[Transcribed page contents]
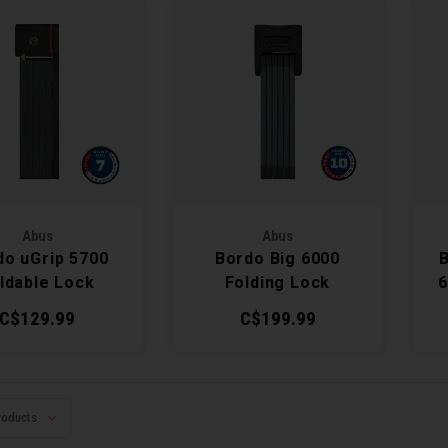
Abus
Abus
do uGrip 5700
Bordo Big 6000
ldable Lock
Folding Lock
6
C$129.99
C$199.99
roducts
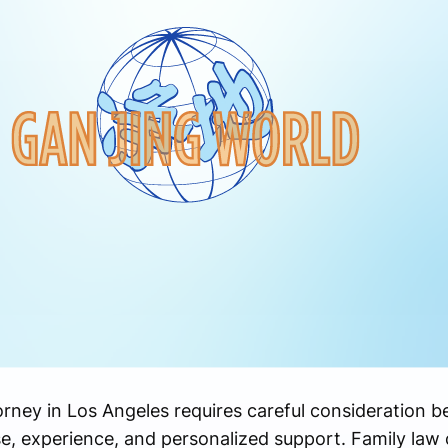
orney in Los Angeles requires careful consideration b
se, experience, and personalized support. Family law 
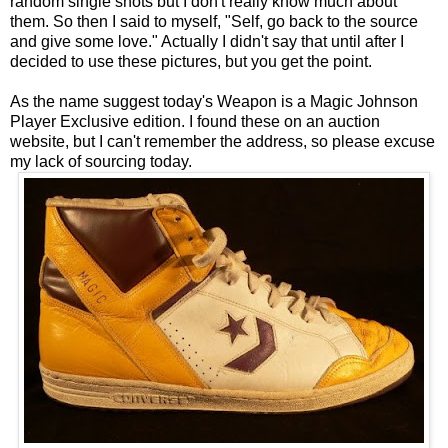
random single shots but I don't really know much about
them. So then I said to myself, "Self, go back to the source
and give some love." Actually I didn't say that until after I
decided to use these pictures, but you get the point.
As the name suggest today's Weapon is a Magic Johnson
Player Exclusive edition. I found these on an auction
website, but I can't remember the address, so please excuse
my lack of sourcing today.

...

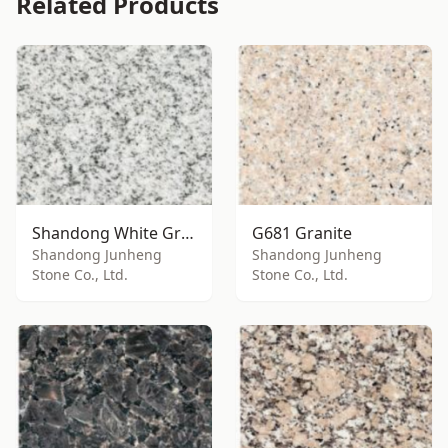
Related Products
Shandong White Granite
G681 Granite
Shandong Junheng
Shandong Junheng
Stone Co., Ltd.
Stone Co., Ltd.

**What you will do**
Output exactly those lines of the data above that run from the line with "ldable Lock" up to and including the line with "my lack of sourcing today.". No pictures go in.

**Solved problem**
ldable Lock
Folding Lock
6
C$129.99
C$199.99
roducts
orney in Los Angeles requires careful consideration b
se, experience, and personalized support. Family law 
random single shots but I don't really know much about
them. So then I said to myself, "Self, go back to the source
and give some love." Actually I didn't say that until after I
decided to use these pictures, but you get the point.
As the name suggest today's Weapon is a Magic Johnson
Player Exclusive edition. I found these on an auction
website, but I can't remember the address, so please excuse
my lack of sourcing today.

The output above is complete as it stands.